The Trump administration has entered the legal dispute over Idaho’s transgender athletics ban, saying the law protects the rights of girls and women.

Attorney General William Barr

“Allowing biological males to compete in all-female sports is fundamentally unfair to female athletes,” Attorney General William Barr said in a news release Friday.

The release coincided with a 16-page court filing — co-authored by the U.S. Department of Justice and the Idaho U.S. attorney’s office — urging a federal judge to uphold Idaho’s first-in-the-nation transgender athletics law.
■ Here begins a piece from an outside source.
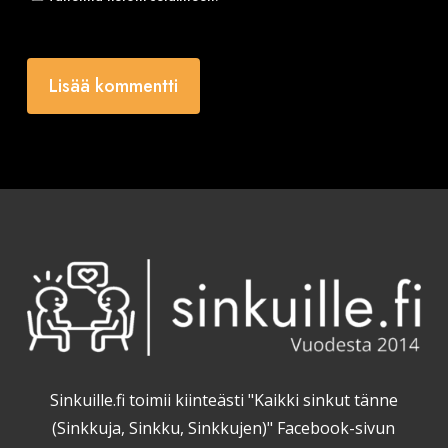
Sinkuille.fi toimii kiinteästi "Kaikki sinkut tänne
(Sinkkuja, Sinkku, Sinkkujen)" Facebook-sivun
The law bans transgender girls and women from competing in girls’ and women’s sports. Gov. Brad Little signed the ban into law on March 30. Sixteen days later, opponents filed a federal lawsuit on behalf of Lindsay Hecox, a transgender student and athlete at Boise State University.

Friday’s filing — a “statement of interest,” in legal parlance — mirrored the arguments legislators made in support of the “Fairness in Women’s Sports Act.”

Federal attorneys argued that Idaho’s law provides girls and women “with equal opportunity to compete for, and enjoy the life-long benefits that flow from, participation in school athletics.” And, they argued, the law does not deprive transgender athletes of similar benefits.

“(They) simply must play on the team that corresponds to their biological sex, just like everyone else,” the attorneys wrote.

At one point — in the “key element” of the document, according to Sen. Mary Souza, R-Coeur d’Alene, the law’s co-sponsor — the feds’ attorneys say opponents are seeking to carve out “special treatment” for a segment of the population. That’s because the law would allow transgender girls and women, and only transgender girls and women, the right to choose how to compete.

Idaho’s transgender athletics ban places the state in the midst of what could be a costly legal dispute — and in the center of a national debate.

Earlier this month, dozens of groups and hundreds of athletes urged the NCAA to pull college sports events out of Idaho in response to the passage of the law. Boise is scheduled to host second- and third-round games for the 2021 men’s basketball tournament — an event that generated $15 million in economic activity in 2018, Heath Druzin of Boise State Public Radio reported last week.

The NCAA is scheduled to take up the matter in August.